The Afrasiab Museum lies on the terrain of the ancient settlement Afrasiyab, founded approximately 2750 years ago. It bears the name of Afrasiab. He was the mythical king of Turan, the country of origin of the Turks in Central Asia.
The troops of Genghis Khan destroyed the town in the first half of the 13th century. Today it is one of the largest excavation sites in the world the world. Together with Samarkand, it belongs to the UNESCO World Heritage Sites.
Already shortly after the take-over of the Russians, the first excavations started in 1833.
In the northern part, one excavated a citadel, surrounded by an eight-meter-thick wall. The palace dates from the time of the Sogdia, an Achaemenid Empire, the first Persian empire. At that time Afrasiyab was the capital of the province of Sogdia.

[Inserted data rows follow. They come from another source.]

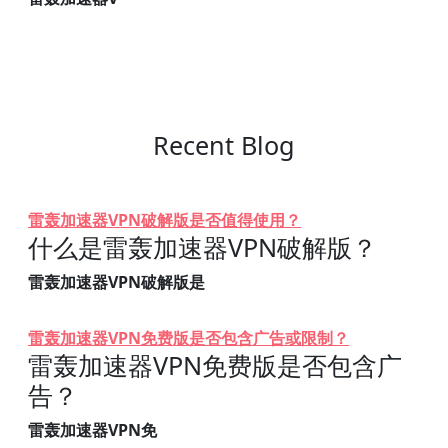
Recent Blog
雷轰加速器VPN破解版是否值得使用？
什么是雷轰加速器VPN破解版？
雷轰加速器VPN破解版是
雷轰加速器VPN免费版是否包含广告或限制？
雷轰加速器VPN免费版是否包含广
告？
雷轰加速器VPN免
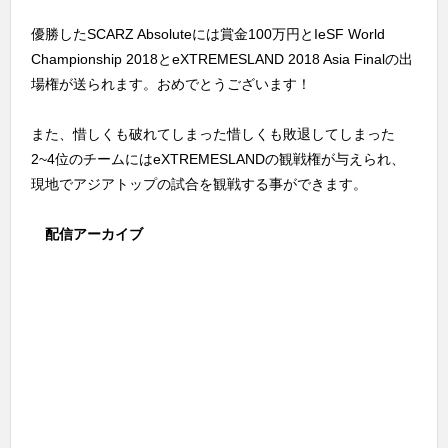
優勝したSCARZ Absoluteには賞金100万円とIeSF World
Championship 2018とeXTREMESLAND 2018 Asia Finalの出
場権が送られます。おめでとうございます！
また、惜しくも破れてしまった惜しくも敗退してしまった
2~4位のチームにはeXTREMESLANDの観戦権が与えられ、
現地でアジアトップの試合を観戦する事ができます。
配信アーカイブ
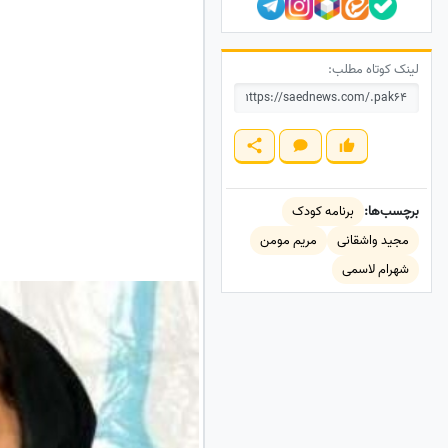
لینک کوتاه مطلب:
برچسب‌ها:
برنامه کودک
مجید واشقانی
مریم مومن
شهرام لاسمی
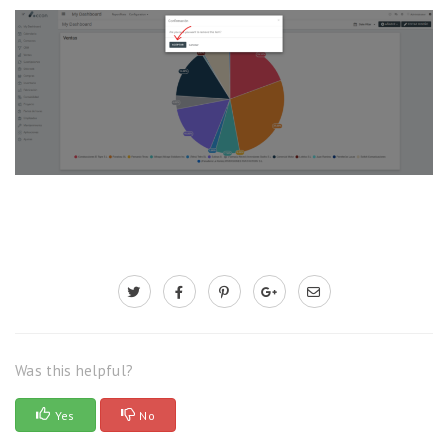
Was this helpful?
Yes
No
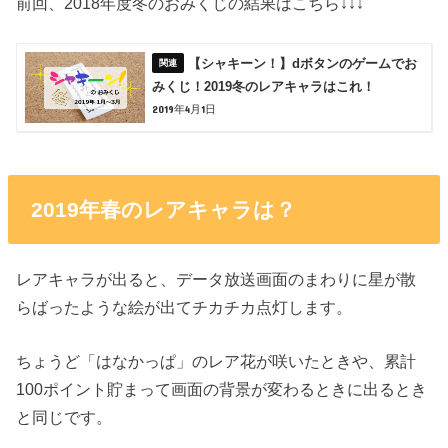
前回、2018年度冬のおみくじの結果はこちら↓↓↓
【シャキーン！】dボタンのゲームでお
みくじ！2019冬のレアキャラはこれ！
2019年4月1日
2019年春のレアキャラは？
レアキャラが出ると、データ放送画面のまわりに星が散
らばったような絵が出てチカチカ点灯します。
ちょうど「はなかっぱ」のレア花が咲いたときや、累計
100ポイント貯まって画面の背景が変わるときに出るとき
と同じです。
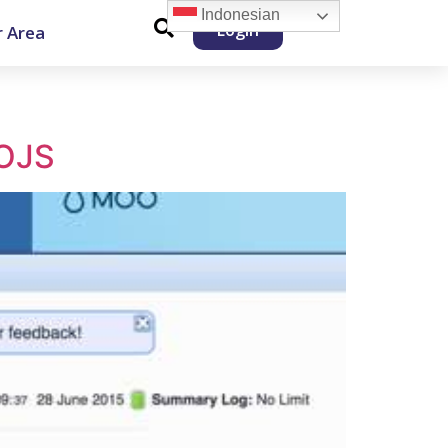
Indonesian
Login
 Area
 OJS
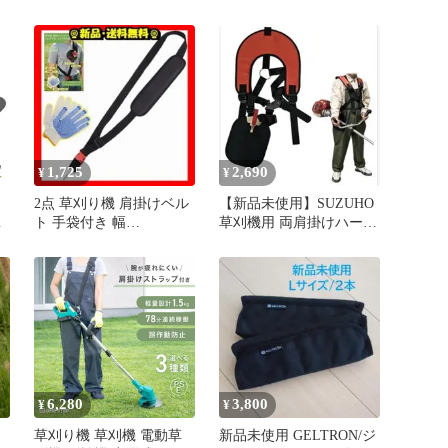
ク
調整可能 安全 腰当て 草
負担軽減
刈り
1,725
2,690
¥
¥
2点 草刈り機 肩掛けベル
【新品未使用】SUZUHO
払
ト 手袋付き 幅
草刈機用 両肩掛けハーネ
38mm⭐A⑥73
ス
具
6,280
3,800
¥
¥
草刈り機 草刈機 電動草
新品未使用 GELTRON/ジ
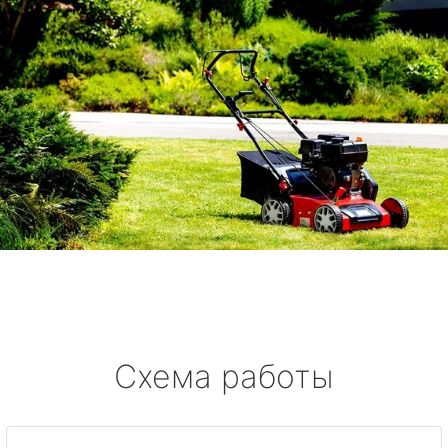
Схема работы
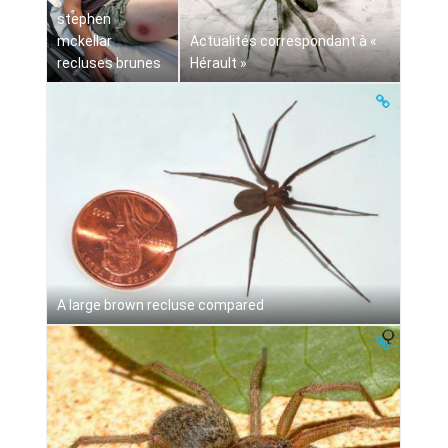
stephen
mckellar
Actualités correspondant à «
recluses brunes
Hérault »
A large brown recluse compared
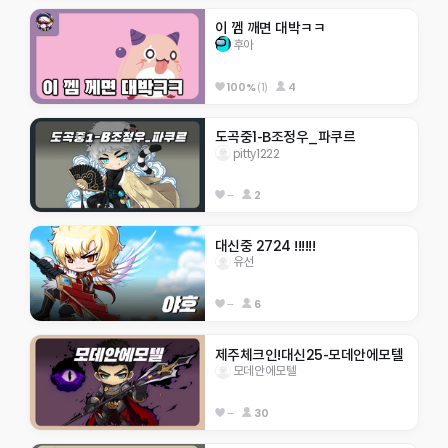
이 껨 깨면 대박ㅋㅋ
후아
100%
(1)
4
도곡중1-B조정우_파쿠르
pitty1222
--
2
대신중 2724 !!!!!!
유선
--
6
제주체크인!대신25-모데안에모텔
모데안에모텔
--
30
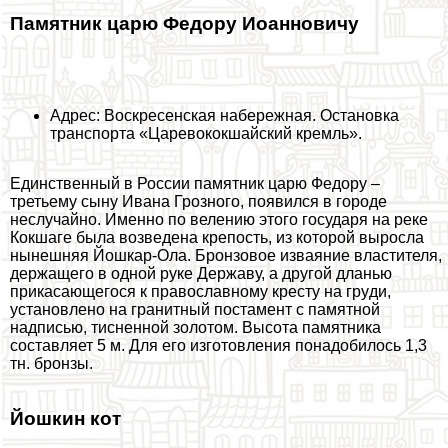
Памятник царю Федору Иоанновичу
Адрес: Воскресенская набережная. Остановка
трaнcпорта «Царевококшайский кремль».
Единственный в России памятник царю Федору –
третьему сыну Ивана Грозного, появился в городе
неслучайно. Именно по велению этого государя на реке
Кокшаге была возведена крепость, из которой выросла
нынешняя Йошкар-Ола. Бронзовое изваяние властителя,
держащего в одной руке Державу, а другой дланью
прикасающегося к православному кресту на гpyди,
установлено на гранитный постамент с памятной
надписью, тисненной золотом. Высота памятника
составляет 5 м. Для его изготовления понадобилось 1,3
тн. бронзы.
Йошкин кот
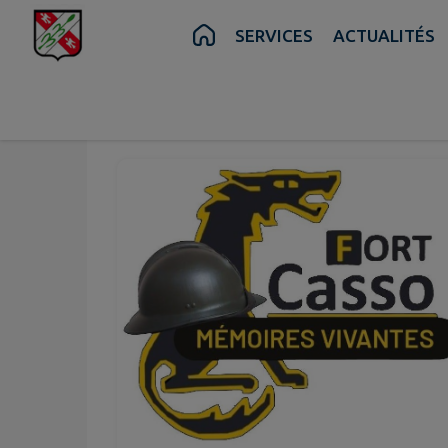
Contenu
Menu
Recherche
Pied de page
SERVICES
ACTUALITÉS
Juin
Juin
20
21
au
Sam.
Dim.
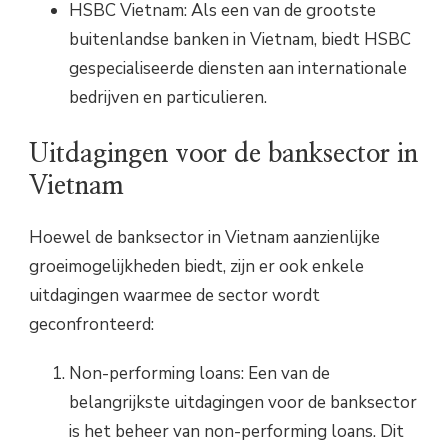
HSBC Vietnam: Als een van de grootste
buitenlandse banken in Vietnam, biedt HSBC
gespecialiseerde diensten aan internationale
bedrijven en particulieren.
Uitdagingen voor de banksector in
Vietnam
Hoewel de banksector in Vietnam aanzienlijke
groeimogelijkheden biedt, zijn er ook enkele
uitdagingen waarmee de sector wordt
geconfronteerd:
Non-performing loans: Een van de
belangrijkste uitdagingen voor de banksector
is het beheer van non-performing loans. Dit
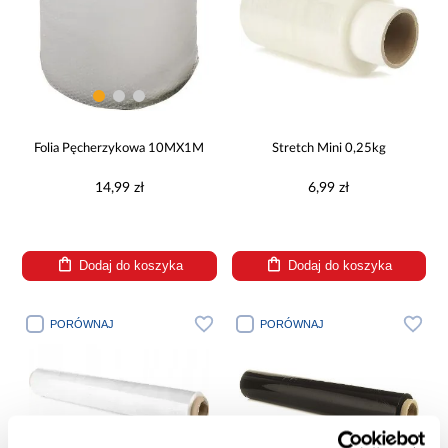
Folia Pęcherzykowa 10MX1M
Stretch Mini 0,25kg
14,99 zł
6,99 zł
Dodaj do koszyka
Dodaj do koszyka
PORÓWNAJ
PORÓWNAJ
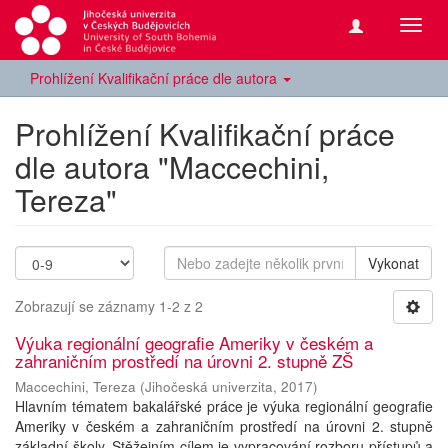
Přepn
navig
Prohlížení Kvalifikační práce dle autora
Prohlížení Kvalifikační práce
dle autora "Maccechini,
Tereza"
Vykonat
Zobrazují se záznamy 1-2 z 2
Výuka regionální geografie Ameriky v českém a
zahraničním prostředí na úrovni 2. stupně ZŠ
Maccechini, Tereza
(
Jihočeská univerzita
,
2017
)
Hlavním tématem bakalářské práce je výuka regionální geografie
Ameriky v českém a zahraničním prostředí na úrovni 2. stupně
základní školy. Stěžejním cílem je vypracování rozboru přístupů a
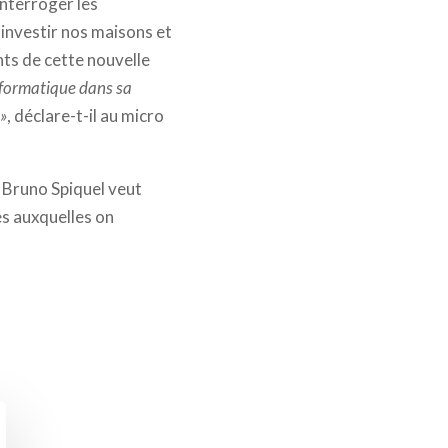
interroger les
 investir nos maisons et
ts de cette nouvelle
informatique dans sa
 »
, déclare-t-il au micro
, Bruno Spiquel veut
es auxquelles on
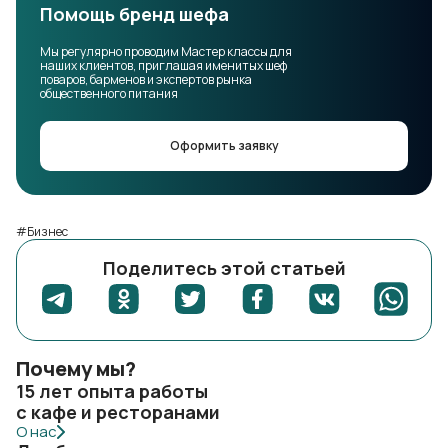
Помощь бренд шефа
Мы регулярно проводим Мастер классы для
наших клиентов, приглашая именитых шеф
поваров, барменов и экспертов рынка
общественного питания
Оформить заявку
#Бизнес
Поделитесь этой статьей
Почему мы?
15 лет опыта работы
с кафе и ресторанами
О нас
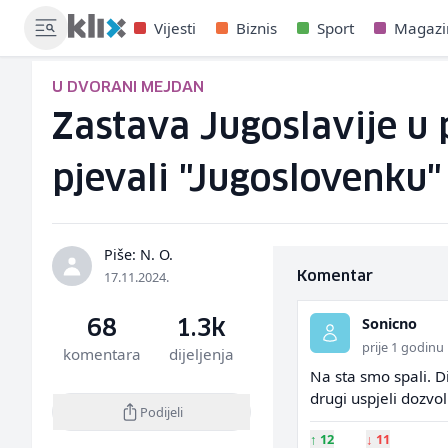
Vijesti
Biznis
Sport
Magazi
U DVORANI MEJDAN
Zastava Jugoslavije u 
pjevali "Jugoslovenku"
Piše: N. O.
17.11.2024.
Komentar
Sonicno
68
1.3k
prije 1 godinu
komentara
dijeljenja
Na sta smo spali. D
drugi uspjeli dozvol
Podijeli
↑
12
↓
11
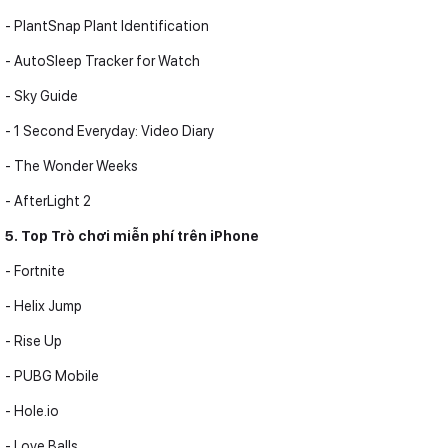
- PlantSnap Plant Identification
- AutoSleep Tracker for Watch
- Sky Guide
- 1 Second Everyday: Video Diary
- The Wonder Weeks
- AfterLight 2
5. Top Trò chơi miễn phí trên iPhone
- Fortnite
- Helix Jump
- Rise Up
- PUBG Mobile
- Hole.io
- Love Balls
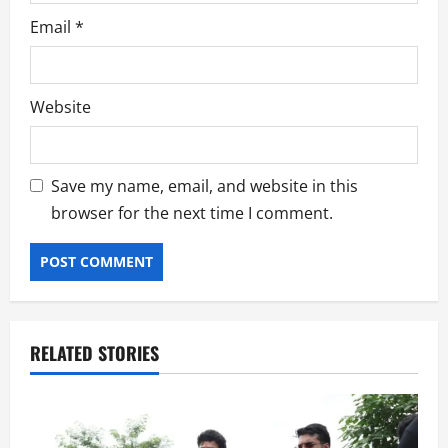
Email
*
Website
Save my name, email, and website in this
browser for the next time I comment.
RELATED STORIES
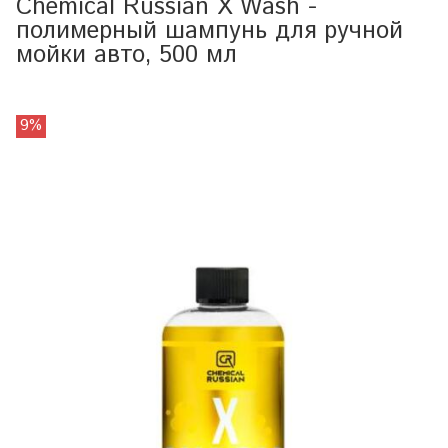
Chemical Russian X Wash -
полимерный шампунь для ручной
мойки авто, 500 мл
9%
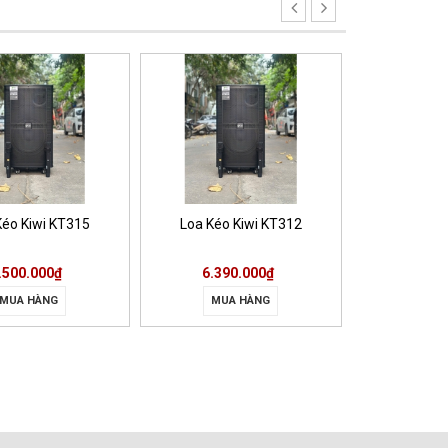
Kéo Kiwi KT315
Loa Kéo Kiwi KT312
Loa Kéo 
.500.000₫
6.390.000₫
4.500.000
MUA HÀNG
MUA HÀNG
MUA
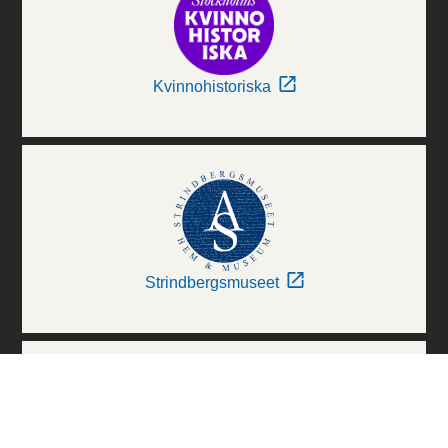
Kvinnohistoriska
Strindbergsmuseet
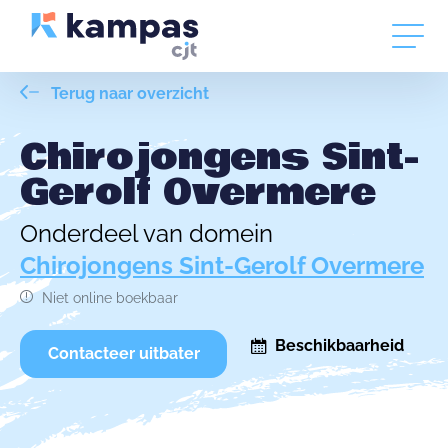
Terug naar overzicht
Chirojongens Sint-
Gerolf Overmere
Onderdeel van domein
Chirojongens Sint-Gerolf Overmere
Niet online boekbaar
Beschikbaarheid
Contacteer uitbater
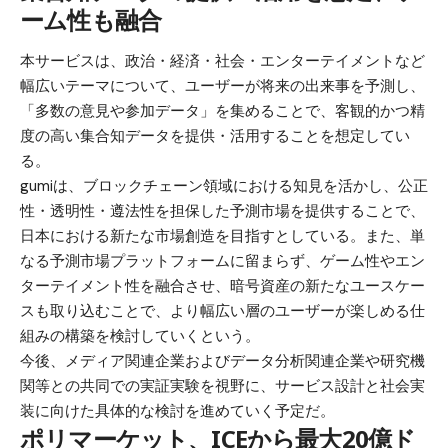
ーム性も融合
本サービスは、政治・経済・社会・エンターテイメントなど
幅広いテーマについて、ユーザーが将来の出来事を予測し、
「多数の意見や参加データ」を集めることで、客観的かつ精
度の高い集合知データを提供・活用することを想定してい
る。
gumiは、ブロックチェーン領域における知見を活かし、公正
性・透明性・遵法性を担保した予測市場を提供することで、
日本における新たな市場創造を目指すとしている。また、単
なる予測市場プラットフォームに留まらず、ゲーム性やエン
ターテイメント性を融合させ、暗号資産の新たなユースケー
スも取り込むことで、より幅広い層のユーザーが楽しめる仕
組みの構築を検討していくという。
今後、メディア関連企業およびデータ分析関連企業や研究機
関等との共同での実証実験を視野に、サービス設計と社会実
装に向けた具体的な検討を進めていく予定だ。
ポリマーケット、ICEから最大20億ド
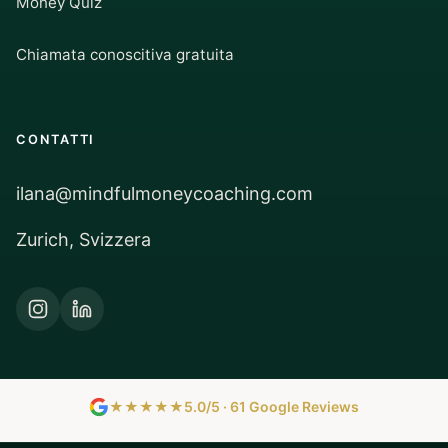
Money Quiz
Chiamata conoscitiva gratuita
CONTATTI
ilana@mindfulmoneycoaching.com
Zurich, Svizzera
★★★★★
5.0/5 · 61 Google Reviews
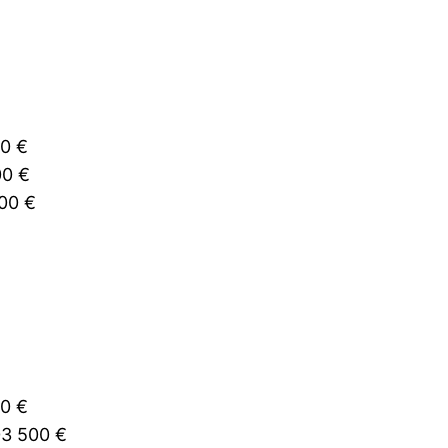
00 €
00 €
00 €
00 €
03 500 €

Valuable wall frescoes belong to the most beautiful showpieces in the museum today. They were recovered from the southern palace of the Ikhshidid dynasty from the 7/8th century.
The museum’s 22,000 exhibits provide information about people’s lifestyles, clothing, food, and habits. These include books and writings, weapons, vessels and statues, coins and bones of the deceased. Particularly noteworthy are the terracotta figures placed at the entrance.
After leaving the museum, we pass the Shah-i-Zinda Ensemble, whose mausoleums are among the oldest and most beautiful monuments of Samarkand. Among others, the sisters and nieces of Amir Temur are buried here.
But since Ursula still doesn’t feel well, we didn’t pay a visit. And there was a second reason for it. After so many mausoleums, our need for more tombs is satisfied for the time being. Nevertheless, they are undoubtedly worth seeing.